--- What is required ---
Your answer should consist of every line from the records that holds the string "Outpatient".

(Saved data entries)
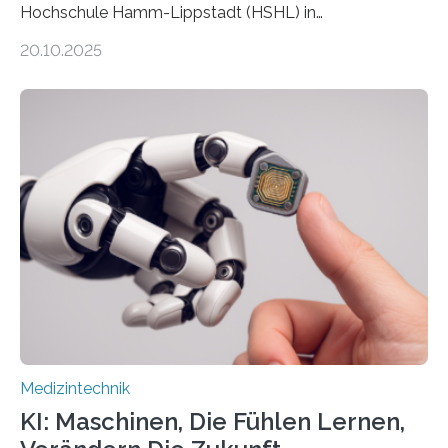
Hochschule Hamm-Lippstadt (HSHL) in
Zusammenarbeit mit der Berliner 5micron GmbH zielt
20.10.2025
auf Personen ab, die bettlägerig sind oder in ihrer
Mobilität stark eingeschränkt sind. Die 5micron GmbH
verantwortet innerhalb des Projekts die technologische
Entwicklung der Sensorik und Datenübertragung. Die
HSHL verantwortet die wissenschaftliche Begleitung
sowie die KI-gestützte Datenauswertung. Das Ziel ist
die Entwicklung eines berührungslosen
Assistenzsystems, das den Zustand der Person
kontinuierlich erfasst, pflegende Personen unterstützt
und in Notfällen selbstständig Alarm schlägt. „Die Idee
der 5micron…
Medizintechnik
KI: Maschinen, Die Fühlen Lernen,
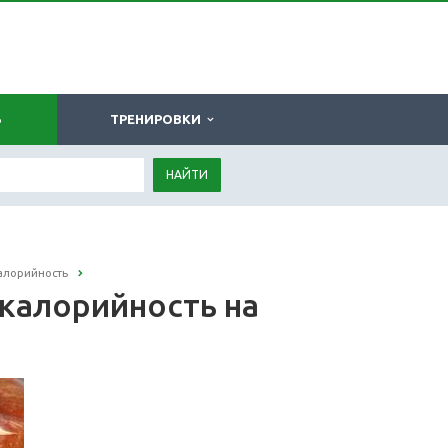
Ь
ТРЕНИРОВКИ
НАЙТИ
калорийность
 калорийность на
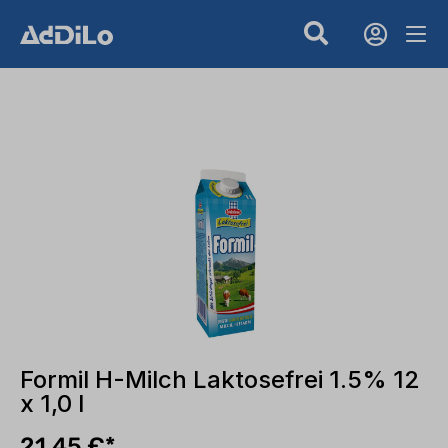
Formil H-Milch Laktosefrei 1.5% 12
x 1,0 l
21,45 €*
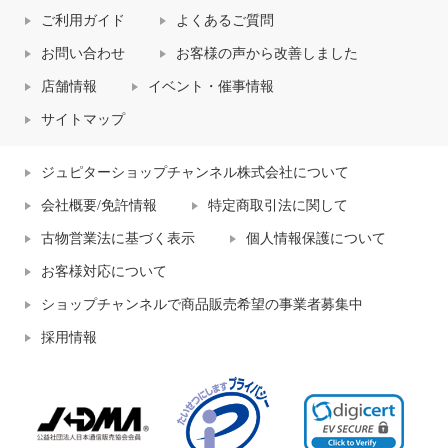
ご利用ガイド
よくあるご質問
お問い合わせ
お客様の声から改善しました
店舗情報
イベント・催事情報
サイトマップ
ジュピターショップチャンネル株式会社について
会社概要/免許情報
特定商取引法に関して
古物営業法に基づく表示
個人情報保護について
お客様対応について
ショップチャンネルで商品販売希望の事業者募集中
採用情報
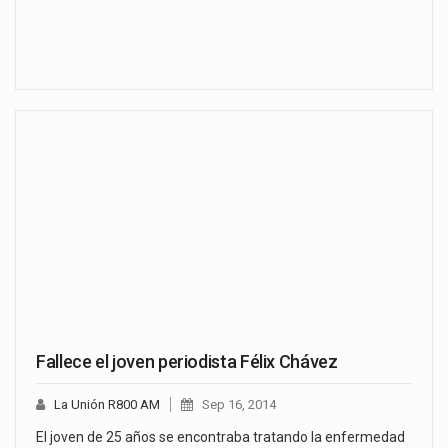
Fallece el joven periodista Félix Chávez
La Unión R800 AM
Sep 16, 2014
El joven de 25 años se encontraba tratando la enfermedad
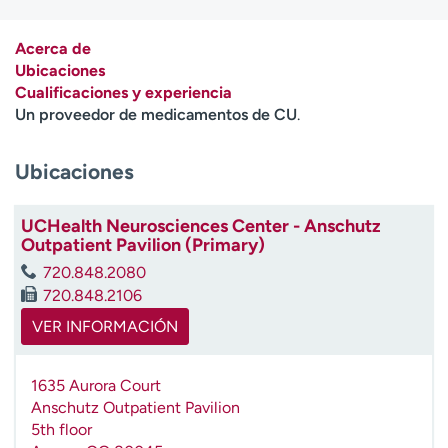
Ready. Set. CO.
Ensayos clínicos
Empleados
Profesionales
Acerca de
Ubicaciones
Atención a medios de
Asistencia financiera
Cualificaciones y experiencia
comunicación
Un proveedor de medicamentos de CU
.
Contáctenos
Noticias e historias
Ubicaciones
A
y
ú
UCHealth Neurosciences Center - Anschutz
Outpatient Pavilion (Primary)
d
a
720.848.2080
m
720.848.2106
e
VER INFORMACIÓN
a
e
n
1635 Aurora Court
c
Anschutz Outpatient Pavilion
o
5th floor
n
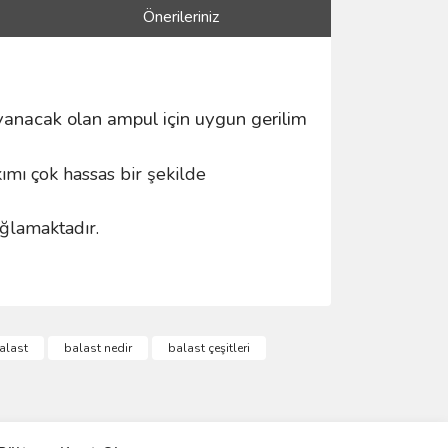
Önerileriniz
i yanacak olan ampul için uygun gerilim
kımı çok hassas bir şekilde
ğlamaktadır.
ımıza iletebilirsiniz.
alast
balast nedir
balast çeşitleri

--- Output below ---
Outpatient Pavilion (Primary)
Anschutz Outpatient Pavilion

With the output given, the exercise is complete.